Odenkirk’s Mr. Average persona carries a heavy arsenal in “Nobody 2," the diverting, blood-soaked sequel to the 2021 surprise hit "Nobody." He returns as Hutch Mansell, the self-identified "nobody" – suburban schlub, failed garbage-bin wrangler, and former lethal asset for American intelligence. His picture-perfect dull life remains a thin veneer over a complicated past shared with his equally dangerous brother Harry (a reliably cool RZA) and their cackling, cigar-chomping ex-F.B.I. father David (the ever-delightful Christopher Lloyd, a national treasure deployed as live-wire comic relief).
The beauty of the first "Nobody" was its out-of-nowhere arrival during the pandemic's cinematic lull. Discovering it felt like unearthing a gem: a nimble, bare-bones actioner that welded Odenkirk’s comedic timing to explosive violence, creating an unlikely John Wick with the soul of a Walter Mitty. It stuck closely to the template but elevated it with offbeat humor and wittily choreographed fights that leveraged Odenkirk’s every wince and groan.
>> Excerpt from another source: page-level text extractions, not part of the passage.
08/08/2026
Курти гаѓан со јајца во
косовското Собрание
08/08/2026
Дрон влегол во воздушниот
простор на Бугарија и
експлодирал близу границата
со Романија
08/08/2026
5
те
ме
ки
He takes a punch like a man genuinely feeling it, then hits back like a piston operated by pure, aggrieved id.
Director Timo Tjahjanto (taking the reins from Ilya Naishuller) understands the assignment: stick to what worked, but turn it up to eleven. “Nobody 2" boasts a conspicuously bigger budget and a plot that amusingly evokes a "National Lampoon’s Vacation" gone savagely off-road. The core family – including Connie Nielsen’s wonderfully understated Mrs. Nobody – is back, joined by a rogues' gallery of new faces: John Ortiz as a weary local sheriff, Sharon Stone vamping it up deliciously as a villainess, and Colin Hanks as a nefarious type I couldn't help but mentally label "Evil Tom Hanks" (for obvious paternal reasons).
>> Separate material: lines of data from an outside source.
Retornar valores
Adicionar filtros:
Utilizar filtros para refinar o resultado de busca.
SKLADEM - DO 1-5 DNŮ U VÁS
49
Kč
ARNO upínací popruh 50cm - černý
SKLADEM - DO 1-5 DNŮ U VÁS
This time, the script (by original writer Derek Kolstad, co-writing with Aaron Rabin) adds a new kink: Hutch is shackled by a debt to shadowy evildoers, forcing him away from home and leaving a trail of gruesomely dispatched minions in his wake. Like most sequels, it ramps up “everything”. The body count climbs. The fight sequences, while still well-staged, shot, and edited for coherence, become more elaborate, more brutal, and gleefully (sometimes excessively) grisly. Skewerings and barbecued flesh feature prominently. I confess, the most sanguineous sections pushed my limits, though admittedly, sometimes I shut my eyes less from revulsion and more from a desperate desire to focus solely on Odenkirk’s glorious, “exceedingly” relatable farmisht countenance – that magnificent blend of bewilderment, exhaustion, and simmering rage. He’s had his fill. Who among us, facing the modern world and a garbage bin that just won’t cooperate, hasn’t?
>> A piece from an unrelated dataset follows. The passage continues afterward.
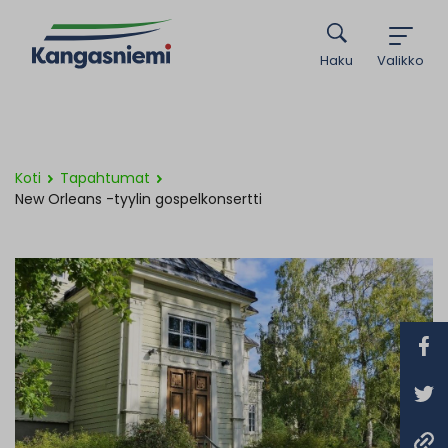
Haku
Valikko
Koti
Tapahtumat
New Orleans -tyylin gospelkonsertti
“Nobody 2" doesn’t reinvent the wheel. It’s content to be a bigger, louder, bloodier echo of the first film’s successful formula. But that formula, anchored by Odenkirk’s uniquely compelling blend of vulnerability and viciousness, Lloyd’s scene-stealing glee, and Tjahjanto’s competent handling of mayhem, remains potent. It delivers the cathartic release of the raging dad fantasy, peppered with dark laughs and executed with style. It won’t convert the squeamish, but for fans of the original and the genre, it’s a satisfying, if slightly overstuffed, second helping of Hutch Mansell’s uniquely stressful brand of peacekeeping. (Neo 2025)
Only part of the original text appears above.